References and Further Reading
- Fischer, David Hackett (1994). Paul Revere's Ride. Oxford University Press. (The foundational work containing the detailed appendix of colonial group memberships).
- Healy, Kieran (2013). "Using Metadata to Find Paul Revere." kieranhealy.org. (The original social network analysis applying modern metadata techniques to Fischer's rosters).
- Nagy, John A. (2013). Dr. Benjamin Church, Spy: A Case of Espionage on the Eve of the American Revolution. Westholme Publishing. (Detailed analysis of Church's activities, cipher letters, and role in colonial networks).
- Watts, Duncan J., & Strogatz, Steven H. (1998). "Collective dynamics of 'small-world' networks." Nature, 393(6684), 440-442. (The core paper establishing the mathematical models of small-world network topology).

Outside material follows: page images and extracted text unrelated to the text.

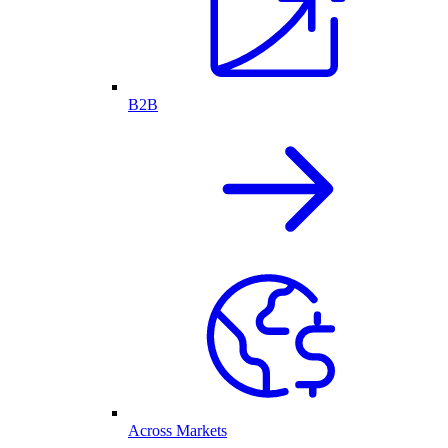
B2B
Across Markets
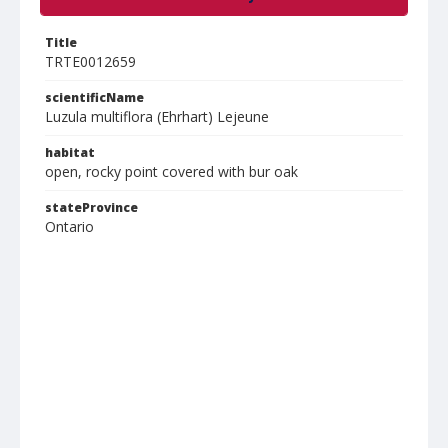
Title
TRTE0012659
scientificName
Luzula multiflora (Ehrhart) Lejeune
habitat
open, rocky point covered with bur oak
stateProvince
Ontario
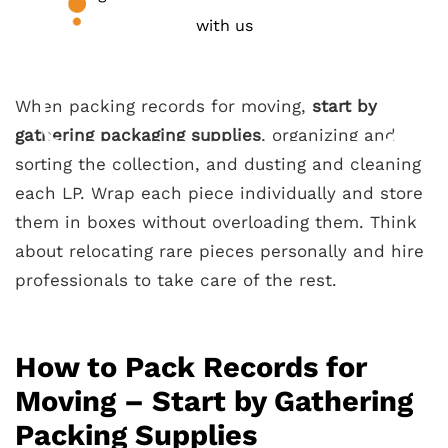
with us
When packing records for moving,
start by
gathering packaging supplies
, organizing and
sorting the collection, and dusting and cleaning
each LP. Wrap each piece individually and store
them in boxes without overloading them. Think
about relocating rare pieces personally and hire
professionals to take care of the rest.
How to Pack Records for
Moving – Start by Gathering
Packing Supplies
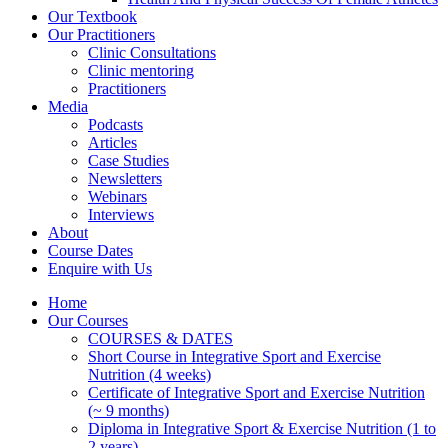
Our Textbook
Our Practitioners
Clinic Consultations
Clinic mentoring
Practitioners
Media
Podcasts
Articles
Case Studies
Newsletters
Webinars
Interviews
About
Course Dates
Enquire with Us
Home
Our Courses
COURSES & DATES
Short Course in Integrative Sport and Exercise
Nutrition (4 weeks)
Certificate of Integrative Sport and Exercise Nutrition
(~ 9 months)
Diploma in Integrative Sport & Exercise Nutrition (1 to
2 years)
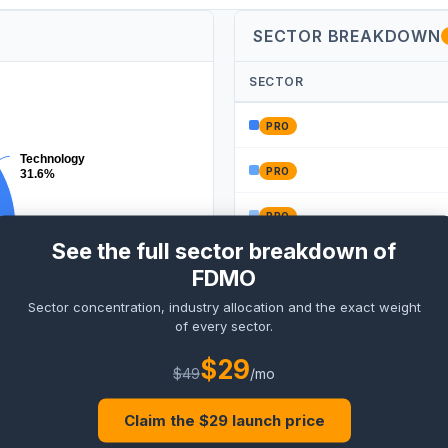
SECTOR BREAKDOWN
SECTOR
PRO
Technology
PRO
31.6%
PRO
See the full sector breakdown of
PRO
FDMO
Sector concentration, industry allocation and the exact weight
PRO
of every sector.
ncials
$
29
%
$
49
/mo
Claim the $
29
launch price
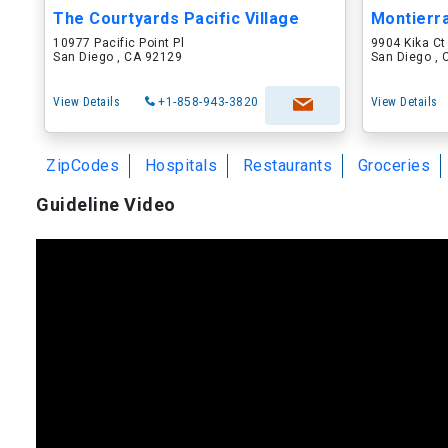
The Courtyards Pacific Village
Montierr
10977 Pacific Point Pl
9904 Kika Ct
San Diego , CA 92129
San Diego ,
View Details
+1-858-943-3820
View Details
ZipCodes
Hospitals
Restaurants
Groceries
Guideline Video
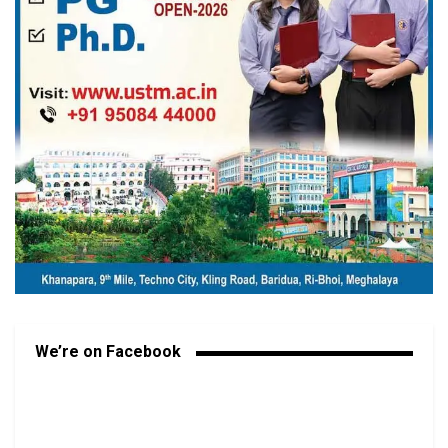
We’re on Facebook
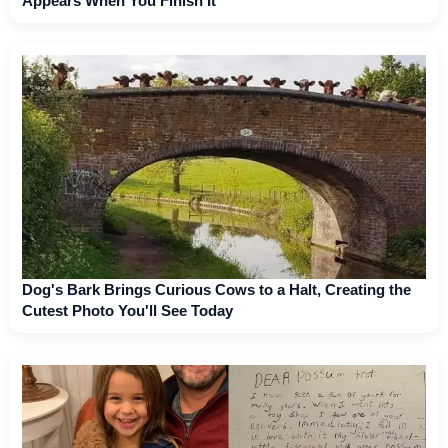
Appears When You Finish It
Dog's Bark Brings Curious Cows to a Halt, Creating the
Cutest Photo You'll See Today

- Barabási, Albert-László (2016). Network Science. Cambridge University Press. (A comprehensive guide to degrees, betweenness, and scale-free network architectures).
- Daigler, Kenneth A. (2014). Spies, Patriots, and Traitors: American Intelligence in the Revolutionary War. Georgetown University Press. (Broad context on spy networks, codes, and ciphers during the revolution).